Motion also, a new and distinct object of contemplation, has usually been reckoned a source of the beautiful, and very justly.—A forest or a field of grain, gently waved

by the wind, affects us pleasantly. The motion of a winding river pleases; and this, not only because the river is serpentine, but because it is never at rest. We are delighted with the motion of a ship as it cleaves the sea under full sail. We look on as it moves like a thing of life, and are pleased without being able to control our feelings, or to tell why they exist. And the waves, too, around it, which are continually approaching and departing, and curling upward in huge masses, and then breaking asunder into fragments of every shape, present a much more pleasing appearance than they would if profoundly quiet and stagnant.

With what happy enthusiasm we behold the foaming cascade, as it breaks out from the summit of the mountain and dashes downward to its base!
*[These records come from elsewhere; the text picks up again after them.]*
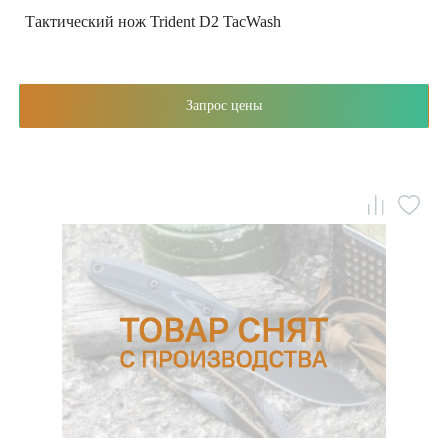
Тактический нож Trident D2 TacWash
Запрос цены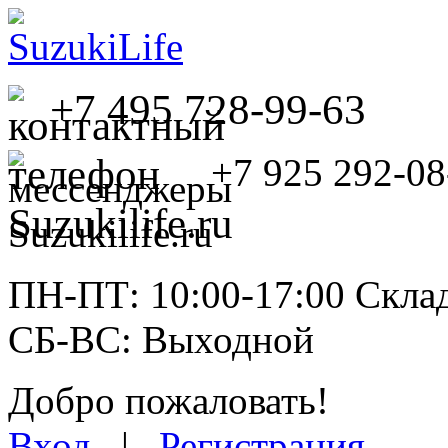
+7 495 728-99-63
+7 925 292-08
ПН-ПТ: 10:00-17:00 Склад
СБ-ВС: Выходной
Добро пожаловать!
Вход
|
Регистрация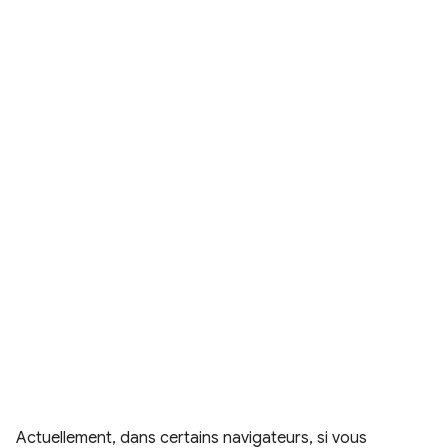
Actuellement, dans certains navigateurs, si vous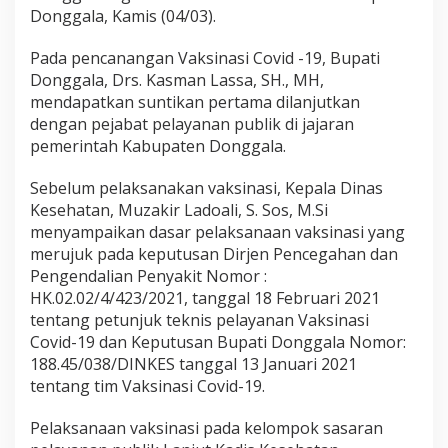
k
Donggala, Kamis (04/03).
s
i
Pada pencanangan Vaksinasi Covid -19, Bupati
n
C
Donggala, Drs. Kasman Lassa, SH., MH,
o
mendapatkan suntikan pertama dilanjutkan
v
dengan pejabat pelayanan publik di jajaran
i
pemerintah Kabupaten Donggala.
d
-
1
Sebelum pelaksanakan vaksinasi, Kepala Dinas
9
Kesehatan, Muzakir Ladoali, S. Sos, M.Si
menyampaikan dasar pelaksanaan vaksinasi yang
merujuk pada keputusan Dirjen Pencegahan dan
Pengendalian Penyakit Nomor :
HK.02.02/4/423/2021, tanggal 18 Februari 2021
tentang petunjuk teknis pelayanan Vaksinasi
Covid-19 dan Keputusan Bupati Donggala Nomor:
188.45/038/DINKES tanggal 13 Januari 2021
tentang tim Vaksinasi Covid-19.
Pelaksanaan vaksinasi pada kelompok sasaran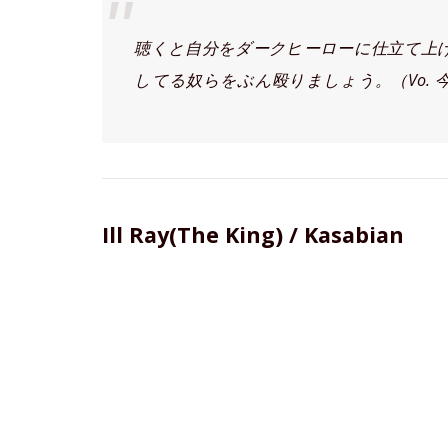
聴くと自分をダークヒーローに仕立て上
してる奴らをぶん殴りましょう。（Vo. 今
Ill Ray(The King) / Kasabian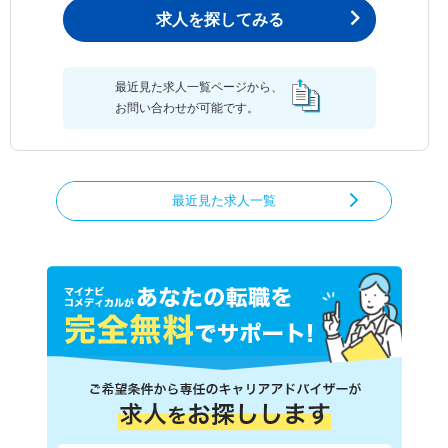
求人を探してみる
最近見た求人一覧ページから、
お問い合わせが可能です。
最近見た求人一覧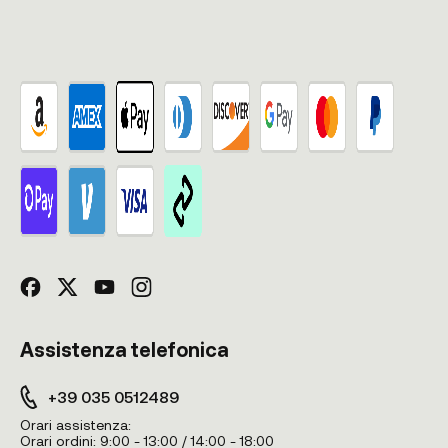
Assistenza telefonica
+39 035 0512489
Orari assistenza:
Orari ordini:
9:00 - 13:00 / 14:00 - 18:00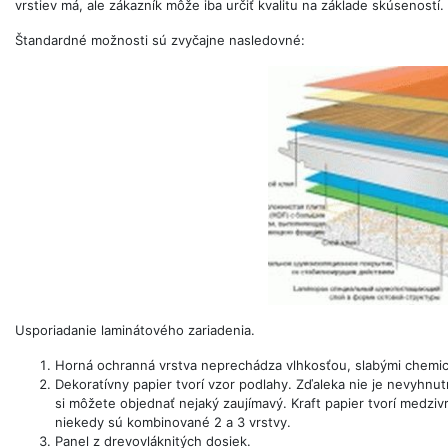
vrstiev má, ale zákazník môže iba určiť kvalitu na základe skúseností.
Štandardné možnosti sú zvyčajne nasledovné:
Usporiadanie laminátového zariadenia.
Horná ochranná vrstva neprechádza vlhkosťou, slabými chemick
Dekoratívny papier tvorí vzor podlahy. Zďaleka nie je nevyhnu
si môžete objednať nejaký zaujímavý. Kraft papier tvorí medz
niekedy sú kombinované 2 a 3 vrstvy.
Panel z drevovláknitých dosiek.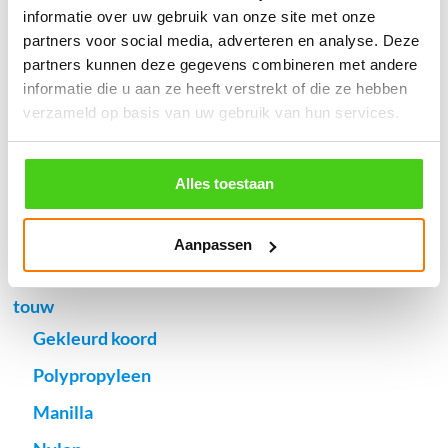
informatie over uw gebruik van onze site met onze
Verzendkosten €5,45, boven €70,- gratis verstuurd
partners voor social media, adverteren en analyse. Deze
(* gewicht onder 32kg). Binnen 24 uur verstuurd.
partners kunnen deze gegevens combineren met andere
Aantal meters worden geleverd aan een stuk.
informatie die u aan ze heeft verstrekt of die ze hebben
Specifieke wensen (meerdere lengten) kunt u aangeven bij het
verzameld op basis van uw gebruik van hun services.
invulveld "Bestelnotities (optioneel)".
© 2009 - 2026 | Touwspecialist.nl
Alles toestaan
It Fjild 4 - 8621 EA Heeg - Friesland
Tel. +31(0) 629353302 -
info@touwspecialist.nl
Aanpassen
home
touw
Gekleurd koord
Polypropyleen
Manilla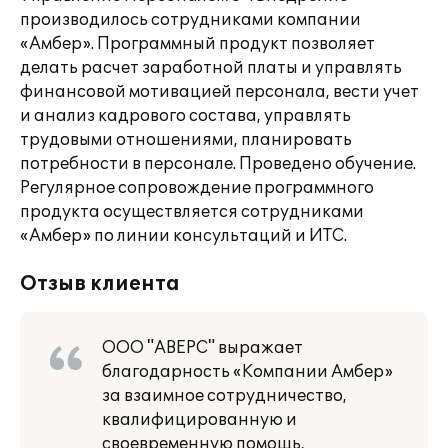
производилось сотрудниками компании
«Амбер». Программный продукт позволяет
делать расчет заработной платы и управлять
финансовой мотивацией персонала, вести учет
и анализ кадрового состава, управлять
трудовыми отношениями, планировать
потребности в персонале. Проведено обучение.
Регулярное сопровождение программного
продукта осуществляется сотрудниками
«Амбер» по линии консультаций и ИТС.
Отзыв клиента
ООО "АВЕРС" выражает
благодарность «Компании Амбер»
за взаимное сотрудничество,
квалифицированную и
своевременную помощь,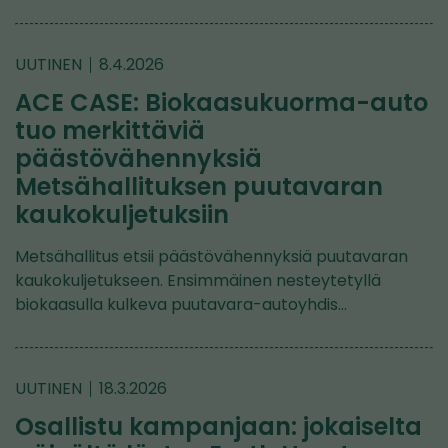
UUTINEN
8.4.2026
ACE CASE: Biokaasukuorma-auto
tuo merkittäviä
päästövähennyksiä
Metsähallituksen puutavaran
kaukokuljetuksiin
Metsähallitus etsii päästövähennyksiä puutavaran
kaukokuljetukseen. Ensimmäinen nesteytetyllä
biokaasulla kulkeva puutavara-autoyhdis…
UUTINEN
18.3.2026
Osallistu kampanjaan: jokaiselta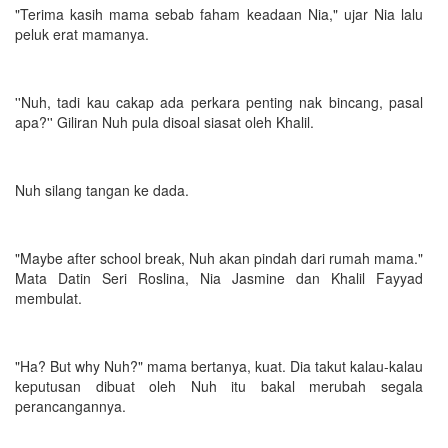
"Terima kasih mama sebab faham keadaan Nia," ujar Nia lalu
peluk erat mamanya.
''Nuh, tadi kau cakap ada perkara penting nak bincang, pasal
apa?'' Giliran Nuh pula disoal siasat oleh Khalil.
Nuh silang tangan ke dada.
"Maybe after school break, Nuh akan pindah dari rumah mama."
Mata Datin Seri Roslina, Nia Jasmine dan Khalil Fayyad
membulat.
"Ha? But why Nuh?" mama bertanya, kuat. Dia takut kalau-kalau
keputusan dibuat oleh Nuh itu bakal merubah segala
perancangannya.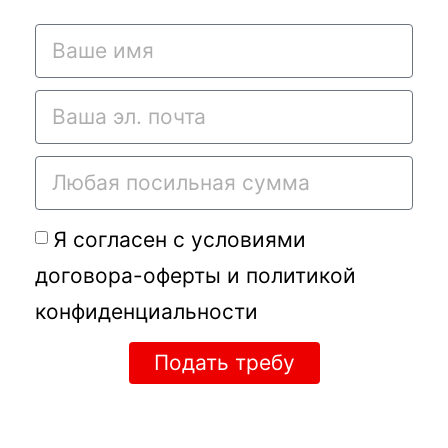
Я согласен с условиями
договора-оферты
и
политикой
конфиденциальности
Подать требу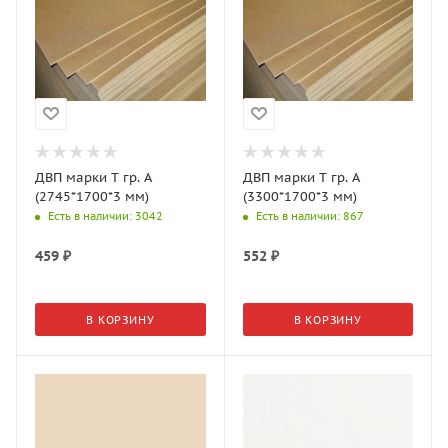
ДВП марки Т гр. А
ДВП марки Т гр. А
(2745*1700*3 мм)
(3300*1700*3 мм)
Есть в наличии
: 3042
Есть в наличии
: 867
459
₽
552
₽
В КОРЗИНУ
В КОРЗИНУ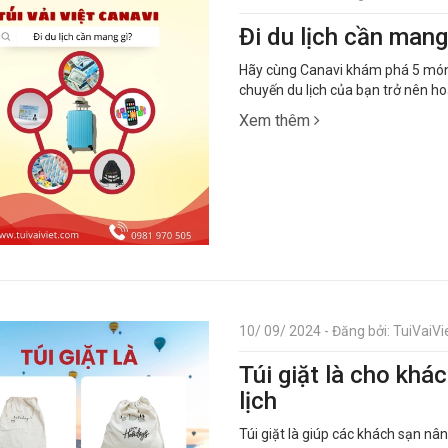
Đi du lịch cần mang
Hãy cùng Canavi khám phá 5 món đ
chuyến du lịch của bạn trở nên h
Xem thêm
10/ 09/ 2024 - Đăng bởi: TuiVaiVie
Túi giặt là cho kh
lịch
Túi giặt là giúp các khách sạn nâ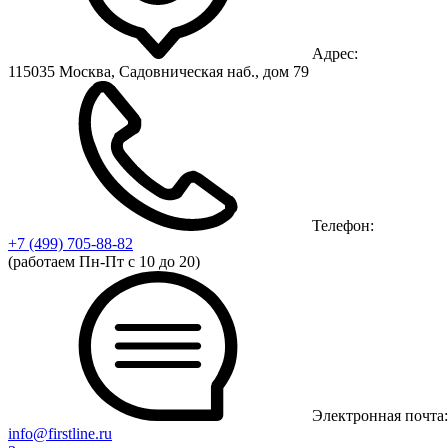
Адрес:
115035 Москва, Садовническая наб., дом 79
Телефон:
+7 (499)
705-88-82
(работаем Пн-Пт с 10 до 20)
Электронная почта:
info@firstline.ru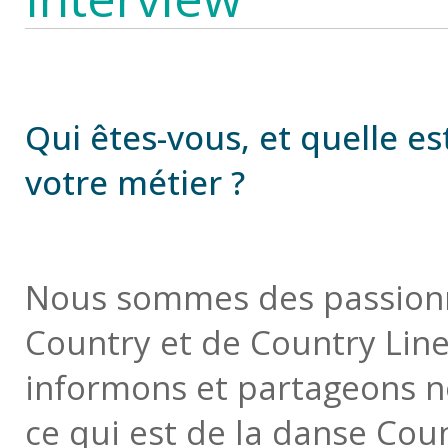
Qui êtes-vous, et quelle e
votre métier ?
Nous sommes des passion
Country et de Country Lin
informons et partageons no
ce qui est de la danse Cou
With what pleasing satisfaction we gaze upon a column of smoke ascending from a cottage in a wood; a trait in outward scenery which landscape painters, who must certainly be accounted good judges of what is beautiful in the aspects of external nature, are exceedingly fond of introducing. It may be said in this case, we are aware, that the pleasure arising from beholding the ascending smoke of the cottage is caused by the favourite suggestions which are connected with it, of rural seclusion, peace, and abundance. But there is much reason to believe that the feeling would be, to some extent, the same, if it were known to ascend from the uncomfortable wigwam of the Savage, from an accidental conflagration, or from the fires of a wandering horde of gipsies. And if motion, on the limited scale on which we are accustomed to view it, be beautiful, how great would be the ecstasy of our feelings if we could be placed on some pinnacle of the universe, and could take in at one glance the regular and unbroken movement of the worlds and systems of infinite space.

§ 269. Explanation of the beauty of motion from Kaimes. The author of the Elements of Criticism, who studied our emotions with great care, has the following explanations on this subject.-" Motion is certainly agreeable in all its varieties of quickness and slowness; but motion long continued admits some exceptions. That degree of

continued motion which corresponds to the natural course of our perceptions is the most agreeable. The quickest motion is for an instant delightful; but it soon appears to be too rapid: it becomes painful by forcibly accelerating the course of our perceptions. Slow, continued motion becomes disagreeable for an opposite reason, that it retards the natural course of our perceptions.

"There are other varieties in motion, besides quickness and slowness, that make it more or less agreeable: regular motion is preferred before what is irregular; witness the motion of the planets in orbits nearly circular: the motion of the comets in orbits less regular is less agreeable.

"Motion uniformly accelerated, resembling an ascending series of numbers, is more agreeable than when uniformly retarded: motion upward is agreeable by the elevation of the moving body. What then shall we say of downward motion regularly accelerated by the force of gravity, compared with upward motion regularly retarded by the same force? Which of these is the most agreeable? This question is not easily solved.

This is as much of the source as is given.